■ TRY IT
Determine the count of lines containing "benevolence" in the entries below and return only that figure.

■ INPUT DATA
=-=-=
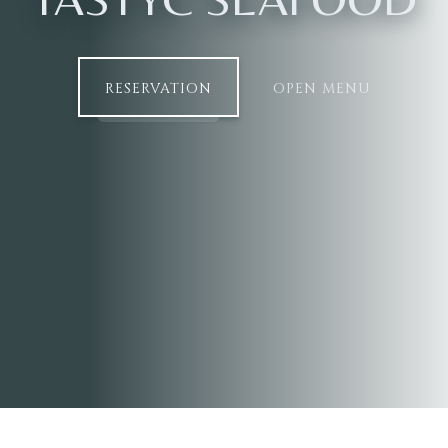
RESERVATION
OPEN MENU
=-=-=
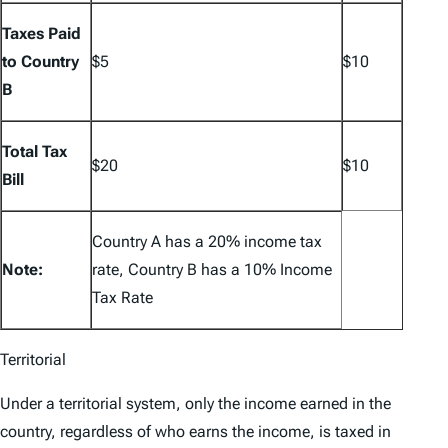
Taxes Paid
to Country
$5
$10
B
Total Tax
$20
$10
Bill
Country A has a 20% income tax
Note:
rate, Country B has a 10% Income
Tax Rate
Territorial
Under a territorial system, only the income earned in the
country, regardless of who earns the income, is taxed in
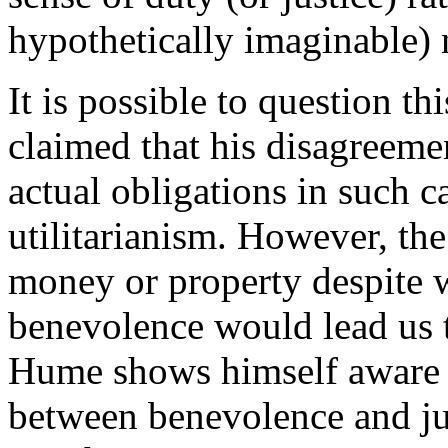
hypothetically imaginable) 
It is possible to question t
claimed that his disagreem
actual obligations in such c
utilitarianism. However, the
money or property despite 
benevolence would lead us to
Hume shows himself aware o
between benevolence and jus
=-=-=
■ OUTPUT FOR THIS EXERCISE
2